Today, you can become a do-it-yourself DJ simply by downloading a phone app or a computer program. But many moons ago, you had to edit songs together on cassette tapes.

That seems like the Dark Ages, but it worked for Shawn Sabo, who is now a hit DJ in the duo Manufactured Superstars, performing Sunday at XS and Wednesday at Surrender.

Sabo not only made mixtapes, he also made remix tapes by laboriously editing together different cassettes.

Through that method, he became so good at blending music, he talked his way into DJing at a roller rink when he was just 11 years old.

By 15, he convinced a beach club near his home in New York to let him spin music during teen nights.

And when he grew of age, he moved to Denver and worked as a drum 'n' bass DJ.

It was in Denver that he met his DJ-producer partner in Manufactured Superstars, Brad Roulier. That's when Sabo's life story exploded.

He and Roulier formed Manufactured Superstars in 2005. What's more, Roulier had just co-created a music site called Beatport.com, and he brought Sabo onboard.

They and others turned Beatport.com into one of the main sources of electronic dance music in the world.
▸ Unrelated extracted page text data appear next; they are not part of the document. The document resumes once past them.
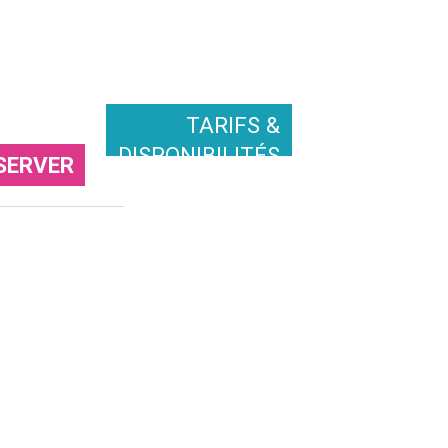
TARIFS &
DISPONIBILITÉS
SERVER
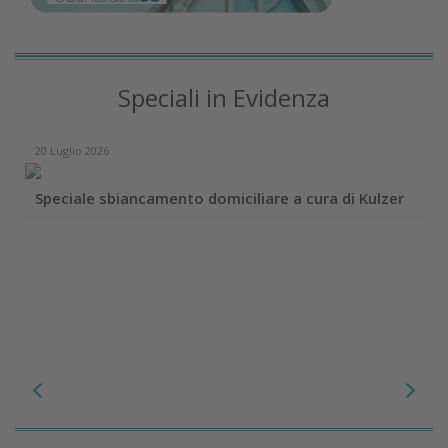
Speciali in Evidenza
20 Luglio 2026
Speciale sbiancamento domiciliare a cura di Kulzer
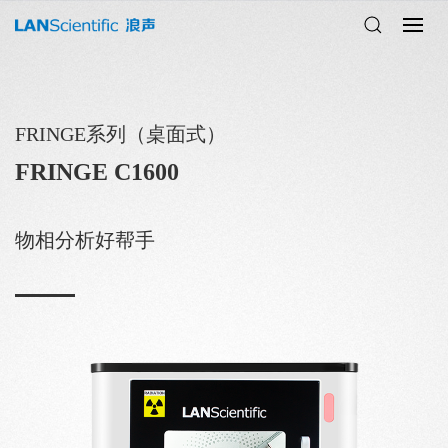
FRINGE系列（桌面式）
FRINGE C1600
物相分析好帮手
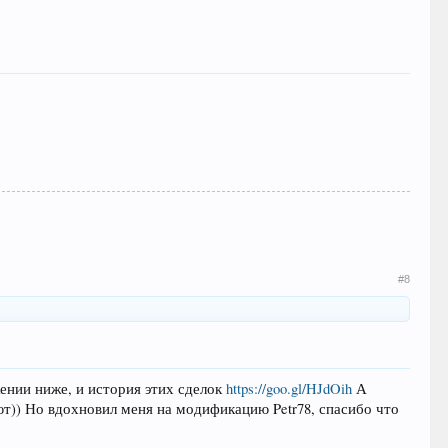
#8
жении ниже, и история этих сделок
https://goo.gl/HJdOih
А
ают)) Но вдохновил меня на модификацию Petr78, спасибо что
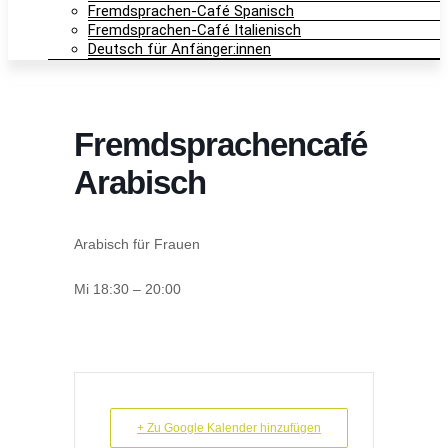
Fremdsprachen-Café Spanisch
Fremdsprachen-Café Italienisch
Deutsch für Anfänger:innen
Fremdsprachencafé
Arabisch
Arabisch für Frauen
Mi 18:30 – 20:00
+ Zu Google Kalender hinzufügen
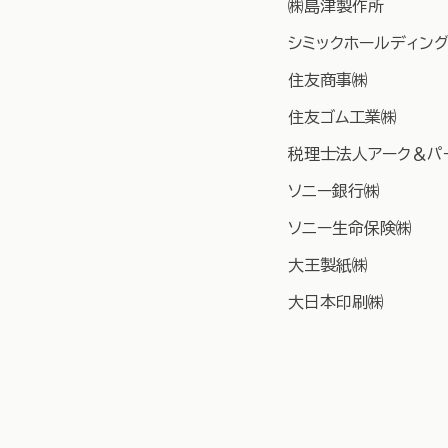
㈱島津製作所
シミックホールディン
住友商事㈱
住友ゴム工業㈱
税理士法人アーク＆パ
ソニー銀行㈱
ソニー生命保険㈱
大王製紙㈱
大日本印刷㈱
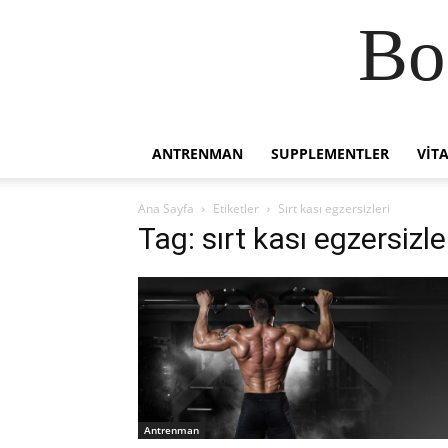
Bo
ANTRENMAN
SUPPLEMENTLER
VIT
Ana Sayfa
Etiketler
Sırt kası egzersizleri
Tag: sırt kası egzersizle
Antrenman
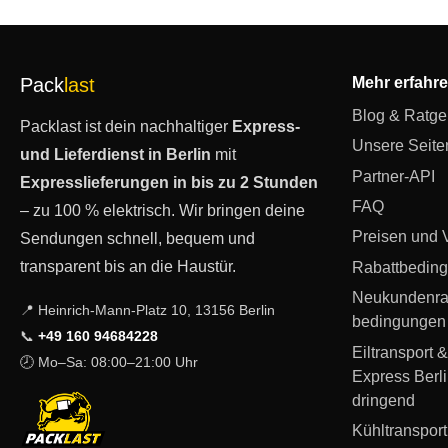
Pack
last
Mehr erfahr
Blog & Ratge
Packlast ist dein nachhaltiger
Express-
Unsere Seite
und Lieferdienst in Berlin
mit
Partner-API
Expresslieferungen in bis zu 2 Stunden
FAQ
– zu 100 % elektrisch. Wir bringen deine
Preisen und V
Sendungen schnell, bequem und
transparent bis an die Haustür.
Rabattbedin
Neukundenrab
📍 Heinrich-Mann-Platz 10, 13156 Berlin
bedingungen
📞
+49 160 94684228
Eiltransport &
🕗 Mo–Sa: 08:00–21:00 Uhr
Express Berli
dringend
Kühltransport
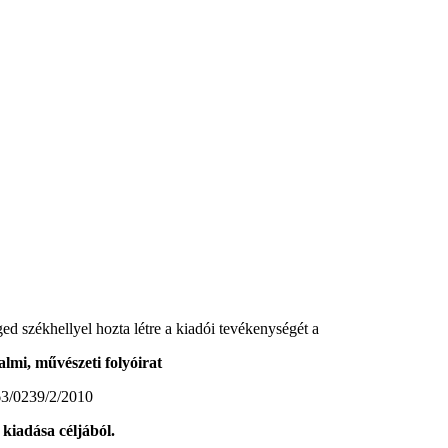
 székhellyel hozta létre a kiadói tevékenységét a
almi, művészeti folyóirat
3/0239/2/2010
kiadása céljából.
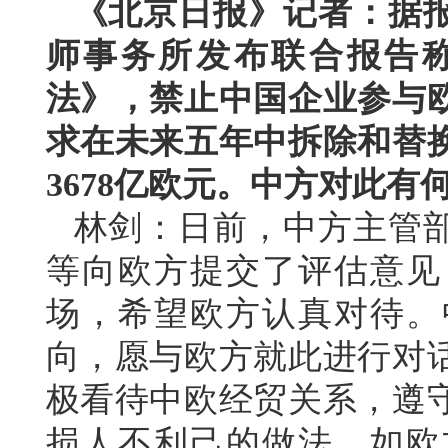
《北京日报》记者：据
师事务所发布联合报告
法》，禁止中国企业参与
求在未来五年中拆除和替
3678亿欧元。中方对此有
林剑：日前，中方主管
等向欧方提交了评估意见
场，希望欧方认真对待。
向，愿与欧方就此进行对
极看待中欧经贸关系，遵
损人不利己的做法。如欧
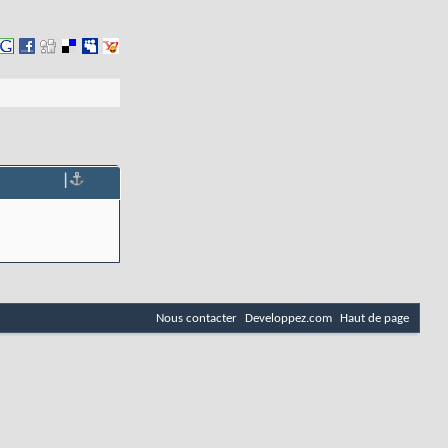
|
Nous contacter
Developpez.com
Haut de page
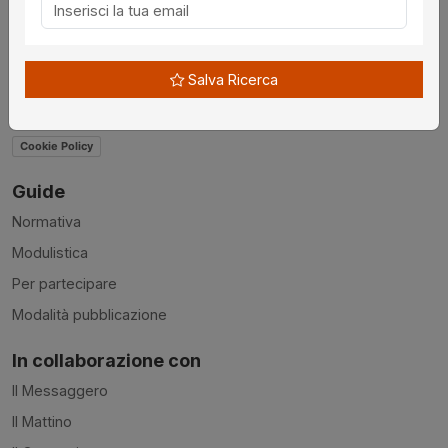
Contatti
Accessibilità
Salva Ricerca
Condizioni d'uso
Privacy Policy
Cookie Policy
Guide
Normativa
Modulistica
Per partecipare
Modalità pubblicazione
In collaborazione con
Il Messaggero
Il Mattino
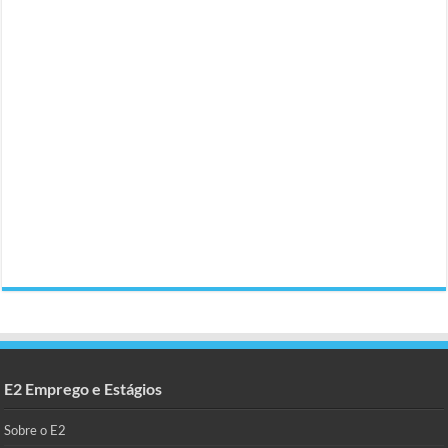
E2 Emprego e Estágios
Sobre o E2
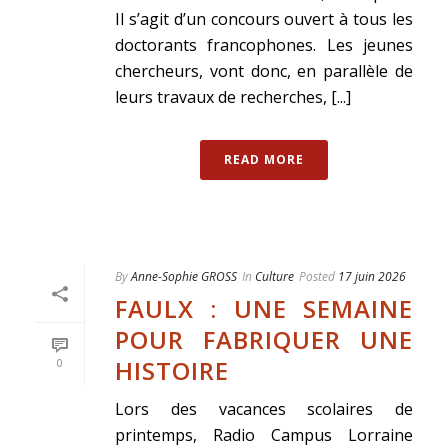
Il s’agit d’un concours ouvert à tous les
doctorants francophones. Les jeunes
chercheurs, vont donc, en parallèle de
leurs travaux de recherches, [...]
READ MORE
By
Anne-Sophie GROSS
In
Culture
Posted
17 juin 2026
FAULX : UNE SEMAINE
POUR FABRIQUER UNE
HISTOIRE
0
Lors des vacances scolaires de
printemps, Radio Campus Lorraine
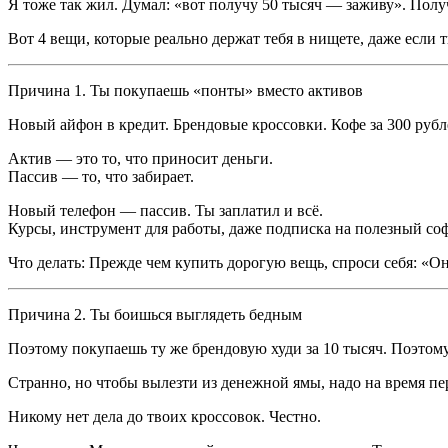
Я тоже так жил. Думал: «вот получу 50 тысяч — заживу». Получ
Вот 4 вещи, которые реально держат тебя в нищете, даже если 
Причина 1. Ты покупаешь «понты» вместо активов
Новый айфон в кредит. Брендовые кроссовки. Кофе за 300 рубле
Актив — это то, что приносит деньги.
Пассив — то, что забирает.
Новый телефон — пассив. Ты заплатил и всё.
Курсы, инструмент для работы, даже подписка на полезный соф
Что делать: Прежде чем купить дорогую вещь, спроси себя: «
Причина 2. Ты боишься выглядеть бедным
Поэтому покупаешь ту же брендовую худи за 10 тысяч. Поэтому
Странно, но чтобы вылезти из денежной ямы, надо на время пер
Никому нет дела до твоих кроссовок. Честно.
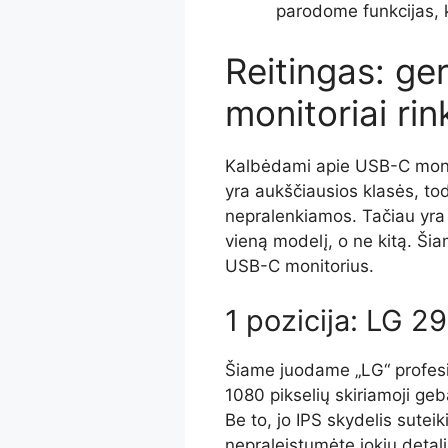
parodome funkcijas, kur
Reitingas: ge
monitoriai rin
Kalbėdami apie USB-C monit
yra aukščiausios klasės, to
nepralenkiamos. Tačiau yra įv
vieną modelį, o ne kitą. Ši
USB-C monitorius.
1 pozicija: LG 
Šiame juodame „LG“ profes
1080 pikselių skiriamoji geb
Be to, jo IPS skydelis sutei
nepraleistumėte jokių deta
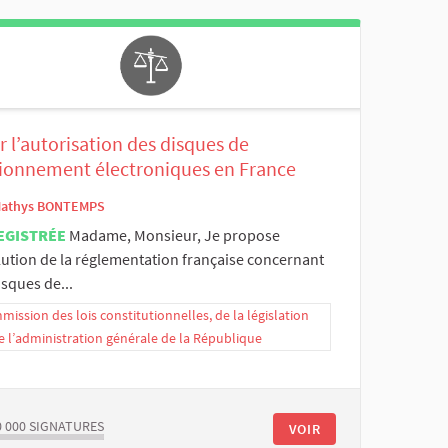
 l’autorisation des disques de
tionnement électroniques en France
athys BONTEMPS
EGISTRÉE
Madame, Monsieur, Je propose
lution de la réglementation française concernant
isques de...
ission des lois constitutionnelles, de la législation
e l’administration générale de la République
0 000
SIGNATURES
VOIR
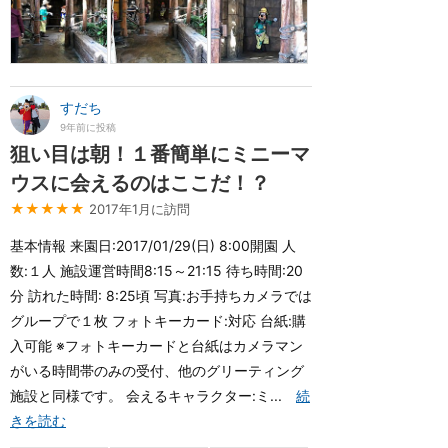
すだち
9年前に投稿
狙い目は朝！１番簡単にミニーマ
ウスに会えるのはここだ！？
★★★★★
2017年1月に訪問
基本情報 来園日:2017/01/29(日) 8:00開園 人
数:１人 施設運営時間8:15～21:15 待ち時間:20
分 訪れた時間: 8:25頃 写真:お手持ちカメラでは
グループで１枚 フォトキーカード:対応 台紙:購
入可能 ※フォトキーカードと台紙はカメラマン
がいる時間帯のみの受付、他のグリーティング
施設と同様です。 会えるキャラクター:ミ...
続
きを読む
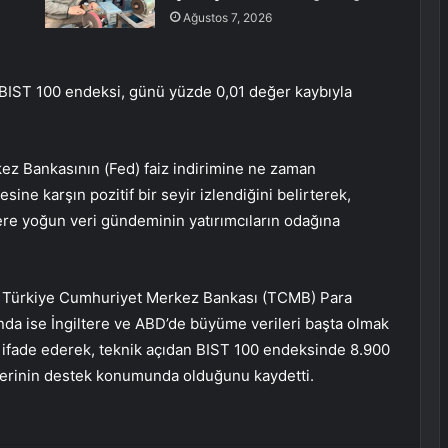
Ağustos 7, 2026
da BIST 100 endeksi, günü yüzde 0,01 değer kaybıyla
kez Bankasının (Fed) faiz indirimine ne zaman
sine karşın pozitif bir seyir izlendiğini belirterek,
re yoğun veri gündeminin yatırımcıların odağına
 Türkiye Cumhuriyet Merkez Bankası (TCMB) Para
şında ise İngiltere ve ABD’de büyüme verileri başta olmak
 ifade ederek, teknik açıdan BIST 100 endeksinde 8.900
lerinin destek konumunda olduğunu kaydetti.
Its Web servers use more bandwidth on the West Coast than anybody except Civil Defense, Sabo says.

"Even the biggest bands now - Swedish House Mafia, Afrojack, all those guys - still make sure their songs are on Beatport first," Sabo says.

"Then they roll it out to iTunes, and the next thing you know, it's in Absolut commercials."

Sabo helped the site blossom as marketing VP, up until last year. Sabo is still a shareholder, but he felt he had too many gigs with Manufactured Superstars (100 shows a year) to stay on in marketing.

As huge as Beatport is, it hasn't made its co-founders Bill Gates rich.

"I wish, bro," Sabo says. "Beatport was expensive - lots of technology, nearly 100 employees with development teams and customer service in seven languages.

"Every penny we made, we put back in," Sabo says. "We put everything back in the company, from marketing to hiring the best people, and servers."

Plus, if someone buys a song on Beatport for, say, $2.45, then 65 percent of that money goes back to the artists and the labels.

Anyway, money is not his motivation. Sabo got into the business for the music. And he and Roulier perform at top gigs in Vegas, Ibiza, Spain, and across the continents.

The duo has a residency at Wynn's XS and Encore's Surrender nightclubs, alongside a dizzying number of other top DJ-producers, from Tiesto to Afrojack, Calvin Harris, deadmau5, Skrillex and dozens of others.

"They've got every frickin' DJ in the world. It's amazing just to be included in that team of superstars," Sabo says.

They're rolling out a new single every 45 days, for the next few months. The video for their latest single, "Silver Splits the Blue," was filmed mostly at XS, starring Vegas native and UFC model Arianny Celeste.

When they perform, they wear matching NASA spacesuits, they spin a lot of songs, and the crowd goes insane.

For Sabo, this all started with a few cassette tapes - and roller skates.